Intéressons-nous à chaque point en commençant avec les effectifs. Si la France domine l’Alliance, elle affiche son retard démographique hérité de la Grande Guerre. De fait, au moment de la mobilisation, elle ne réussit à lever « que » cinq millions de conscrits contre presque le double côté germanique. Déployés de la frontière suisse à la mer du Nord, ces soldats subissent l’effet psychologique de la « Drôle de guerre », attendant l’ennemi sans jamais le voir. De plus, il existe une réelle disparité d’équipements, d’entraînement et de moral au sein de l’armée française. Si les unités d’active sont les plus puissantes, elles sont aussi les plus faibles numériquement parlant : 20 sur 104. Les moyens se partagent ensuite entre les différentes tranches d’âge au sein des réservistes. Les plus jeunes sont mieux dotés que les plus anciens.

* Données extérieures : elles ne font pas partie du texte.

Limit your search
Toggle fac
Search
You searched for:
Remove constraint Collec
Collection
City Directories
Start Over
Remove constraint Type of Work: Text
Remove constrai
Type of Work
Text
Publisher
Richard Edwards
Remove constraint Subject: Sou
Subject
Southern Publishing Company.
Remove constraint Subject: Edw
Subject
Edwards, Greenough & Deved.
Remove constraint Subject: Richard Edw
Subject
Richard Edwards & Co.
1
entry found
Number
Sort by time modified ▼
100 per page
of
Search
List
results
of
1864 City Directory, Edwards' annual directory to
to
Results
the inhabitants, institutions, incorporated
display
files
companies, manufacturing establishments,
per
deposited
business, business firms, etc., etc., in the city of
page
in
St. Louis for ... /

Cependant, le même problème s’observe au sein de l’armée allemande : 45% des effectifs sont âgés de plus de 40 ans tandis que 50% de tous les soldats n’ont que quelques semaines d’entraînements ! C’est donc une armée française plus expérimentée qui se mesure à une force allemande novice.

En 1940, le fantassin français devait être doté du fusil d’infanterie MAS 36. Dans les faits, subsistait encore les armes de la Grande Guerre comme le Lebel 1886/93 ou le Berthier 1892/16. Si les deux dernières étaient chambrées en 8 mm, le nouveau MAS 36 l’était en 7,5 mm ce qui induisait une contrainte logistique évidente. Son uniforme était un ensemble de mises-à-jour de la tenue « bleu horizon » avec un camouflage kaki adopté dans les années 1930. Le casque individuel était l’Adrian 1926, évolution du célèbre couvre-chef des Poilus (modèle 1915). Si le fait qu’une armée porte encore les équipements de la guerre précédente peu faire sourire, il ne faut pas oublier que la période initiale de la Seconde Guerre mondiale est un rejeu de la Grande Guerre ! Ainsi, côté allemand, le fantassin est sensé être doté du fusil Mauser 1898k (98k) adopté en 1935. Dans les faits, c’est une évolution du modèle 1898b qui était lui aussi encore utilisé au cours du conflit. Pour le reste de l’uniforme, ce dernier n’a pas évolué depuis 1916 : le casque Stahlhelm M1935 qui est une évolution du M1916.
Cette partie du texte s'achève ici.